The optimizing for life stuff I think is the most important point here.

Using the hippest languages and techniques is just so much less important than getting things done in a simple, effective way that makes sense for you right now.

A little anecdote real quick. I have an Android app out there (and more on the way). I work with my girlfriend as kind of a team on Android stuff. We needed to implement an "action bar" kind of like the Android twitter app has up top. I saw a horizontal bar with two buttons. She kept insisting I dig through some of Google's open source implementations and go rip out some random code that I didn't write and don't yet understand and try to get it to work properly with my code. She was convinced this was the only right thing to do.

I refused. Whipped up some basic UI XML in a couple minutes with two images buttons for the actions. Done. While many people tweak and tweak, our app is out there. Nobody would know the difference between the official bar and my completely idiot-proof implementation.

All this kind of reminds me of a twitter post I made a while back when reading an argument here on HN: https://twitter.com/BeyondHostile/status/20922938324688896

As someone who is (usually irrationally) paranoid about optimization, I found this talk to be inspiring. Also, Braid was by far one of the most wonderful gaming experiences I've ever had. So for that, thank you Mr.
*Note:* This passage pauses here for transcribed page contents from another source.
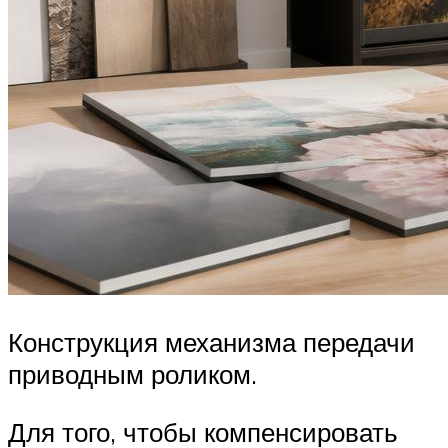
Конструкция механизма передачи
приводным роликом.
Для того, чтобы компенсировать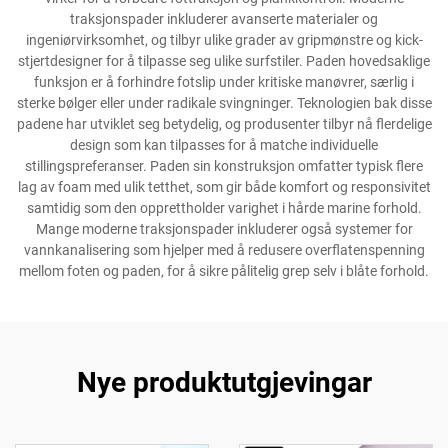
traksjonspader inkluderer avanserte materialer og
ingeniørvirksomhet, og tilbyr ulike grader av gripmønstre og kick-
stjertdesigner for å tilpasse seg ulike surfstiler. Paden hovedsaklige
funksjon er å forhindre fotslip under kritiske manøvrer, særlig i
sterke bølger eller under radikale svingninger. Teknologien bak disse
padene har utviklet seg betydelig, og produsenter tilbyr nå flerdelige
design som kan tilpasses for å matche individuelle
stillingspreferanser. Paden sin konstruksjon omfatter typisk flere
lag av foam med ulik tetthet, som gir både komfort og responsivitet
samtidig som den opprettholder varighet i hårde marine forhold.
Mange moderne traksjonspader inkluderer også systemer for
vannkanalisering som hjelper med å redusere overflatenspenning
mellom foten og paden, for å sikre pålitelig grep selv i blåte forhold.
Nye produktutgjevingar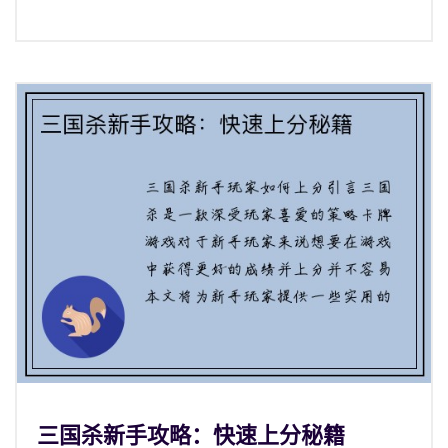
三国杀新手攻略：快速上分秘籍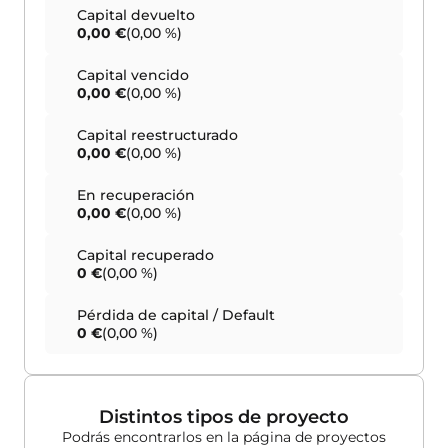
Capital devuelto
0,00 €
(0,00 %)
Capital vencido
0,00 €
(0,00 %)
Capital reestructurado
0,00 €
(0,00 %)
En recuperación
0,00 €
(0,00 %)
Capital recuperado
0 €
(0,00 %)
Pérdida de capital / Default
0 €
(0,00 %)
Distintos tipos de proyecto
Podrás encontrarlos en la página de proyectos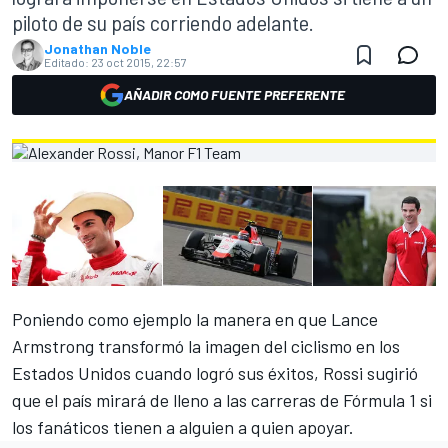
piloto de su país corriendo adelante.
Jonathan Noble
Editado:
23 oct 2015, 22:57
AÑADIR COMO FUENTE PREFERENTE
Poniendo como ejemplo la manera en que Lance
Armstrong transformó la imagen del ciclismo en los
Estados Unidos cuando logró sus éxitos, Rossi sugirió
que el país mirará de lleno a las carreras de Fórmula 1 si
los fanáticos tienen a alguien a quien apoyar.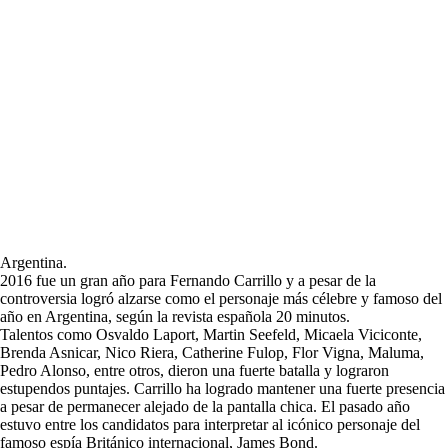
Argentina.
2016 fue un gran año para Fernando Carrillo y a pesar de la
controversia logró alzarse como el personaje más célebre y famoso del
año en Argentina, según la revista española 20 minutos.
Talentos como Osvaldo Laport, Martin Seefeld, Micaela Viciconte,
Brenda Asnicar, Nico Riera, Catherine Fulop, Flor Vigna, Maluma,
Pedro Alonso, entre otros, dieron una fuerte batalla y lograron
estupendos puntajes. Carrillo ha logrado mantener una fuerte presencia
a pesar de permanecer alejado de la pantalla chica. El pasado año
estuvo entre los candidatos para interpretar al icónico personaje del
famoso espía Británico internacional, James Bond.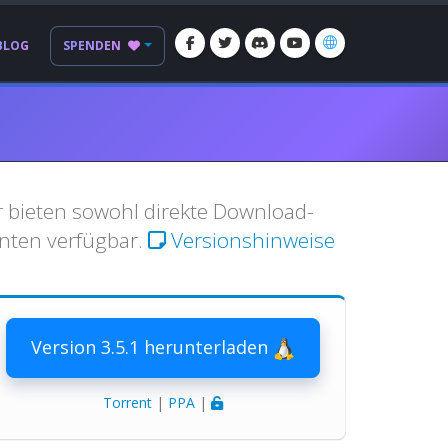
BLOG
SPENDEN
r bieten sowohl direkte Download-
nten verfügbar.
Versionshinweise
Version 3.5.1 herunterladen
Torrent
|
PPA
|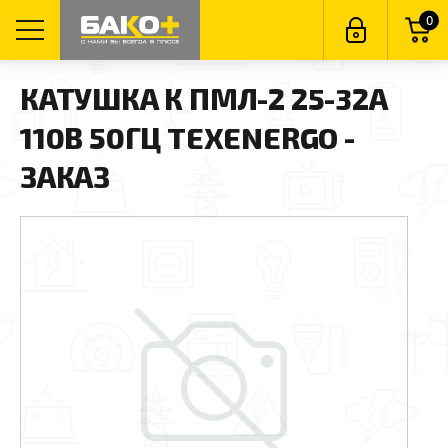
0
КАТУШКА К ПМЛ-2 25-32А
110В 50ГЦ TEXENERGO -
ЗАКАЗ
Blow.

Huh, so it isn't just me...

An excellent talk, but the thing that I disagree with is his defense of having functions with thousands of lines of code in them.

It's true that breaking up a function into smaller ones just for the sake of it doesn't make sense, but if you have a function that needs to be over 1000 lines in the first place, it makes me think that the code wont be very reusable in future projects.

It's not going to be reusable anyway. It's application code, by the time it's actually polished, featureful and useful to the end-user it's so tightly integrated and full of special cases that you have to consider it a one-off.

Again, as Blow mentions several times, this is a domain-dependent thing. If you are shipping line-of-business code that sits around for 30 years, yes, that kind of polish becomes important. But games don't (typically) have that lifespan. If you want to do an update 10 years later you can remake it with all new assets as well as new tech, and the exceptions to this tend to be on a completely different scale from indie games(MMOs...) So when "in the moment" of bringing the game together you optimize for broad, fast changes, which favors having a bit of lengthiness and redundancy within the source.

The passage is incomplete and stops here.